• **EXERCISE INPUTS**:
──────
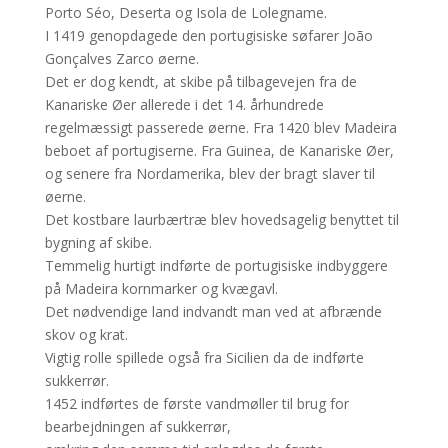
Porto Séo, Deserta og Isola de Lolegname.
I 1419 genopdagede den portugisiske søfarer João
Gonçalves Zarco øerne.
Det er dog kendt, at skibe på tilbagevejen fra de
Kanariske Øer allerede i det 14. århundrede
regelmæssigt passerede øerne. Fra 1420 blev Madeira
beboet af portugiserne. Fra Guinea, de Kanariske Øer,
og senere fra Nordamerika, blev der bragt slaver til
øerne.
Det kostbare laurbærtræ blev hovedsagelig benyttet til
bygning af skibe.
Temmelig hurtigt indførte de portugisiske indbyggere
på Madeira kornmarker og kvægavl.
Det nødvendige land indvandt man ved at afbrænde
skov og krat.
Vigtig rolle spillede også fra Sicilien da de indførte
sukkerrør.
1452 indførtes de første vandmøller til brug for
bearbejdningen af sukkerrør,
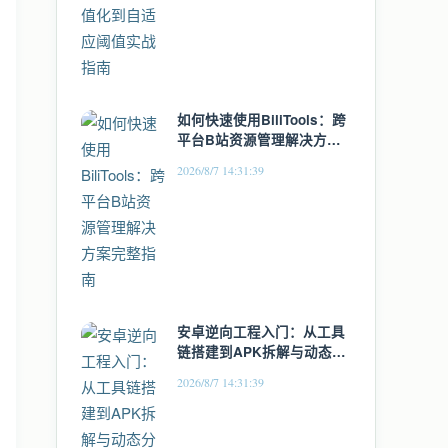
如何快速使用BiliTools：跨
平台B站资源管理解决方案
完整指南
2026/8/7 14:31:39
安卓逆向工程入门：从工具
链搭建到APK拆解与动态分
析实战
2026/8/7 14:31:39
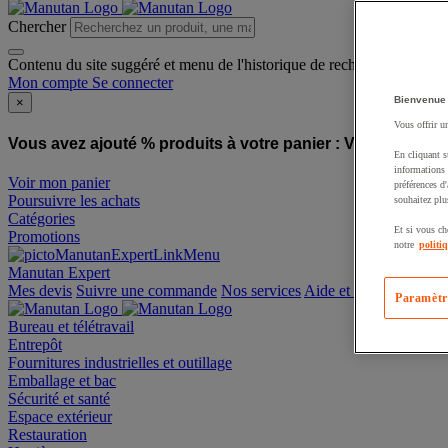
Chercher
Contenu du site suggéré et menu de l'historique de recherche
Mon compte
Se connecter
Bienvenue
×
Vous offrir u
Vous avez ajouté % produits à votre panier :
Vous avez ajo
En cliquant s
informations 
Voir mon panier
préférences d
Poursuivre les achats
souhaitez plu
Catégories
Et si vous ch
Promotions
notre
politi
Manutan Expert
offre reconditionnée
Paramètr
Mes devis
Suivre une commande
Nos services
Aide et contact
Bureau et télétravail
Entrepôt
Fournitures industrielles et outillage
Emballage et bac
Sécurité et santé
Espace extérieur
──────
• **EXERCISE**: Your answer must be a verbatim copy of the entries above, with no images included.

• **PROBLEM SOLUTION**:
Porto Séo, Deserta og Isola de Lolegname.
I 1419 genopdagede den portugisiske søfarer João
Gonçalves Zarco øerne.
Det er dog kendt, at skibe på tilbagevejen fra de
Kanariske Øer allerede i det 14. århundrede
regelmæssigt passerede øerne. Fra 1420 blev Madeira
beboet af portugiserne. Fra Guinea, de Kanariske Øer,
og senere fra Nordamerika, blev der bragt slaver til
øerne.
Det kostbare laurbærtræ blev hovedsagelig benyttet til
bygning af skibe.
Temmelig hurtigt indførte de portugisiske indbyggere
på Madeira kornmarker og kvægavl.
Det nødvendige land indvandt man ved at afbrænde
skov og krat.
Vigtig rolle spillede også fra Sicilien da de indførte
sukkerrør.
1452 indførtes de første vandmøller til brug for
bearbejdningen af sukkerrør,
如何快速使用BiliTools：跨
平台B站资源管理解决方案
完整指南
2026/8/7 14:31:39
安卓逆向工程入门：从工具
链搭建到APK拆解与动态分
析实战
2026/8/7 14:31:39
Chercher
Contenu du site suggéré et menu de l'historique de recherche
Mon compte
Se connecter
Bienvenue
×
Vous offrir u
Vous avez ajouté % produits à votre panier :
Vous avez ajo
En cliquant s
informations 
Voir mon panier
préférences d
Poursuivre les achats
souhaitez plu
Catégories
Et si vous ch
Promotions
notre
politi
Manutan Expert
offre reconditionnée
Paramètr
Mes devis
Suivre une commande
Nos services
Aide et contact
Bureau et télétravail
Entrepôt
Fournitures industrielles et outillage
Emballage et bac
Sécurité et santé
Espace extérieur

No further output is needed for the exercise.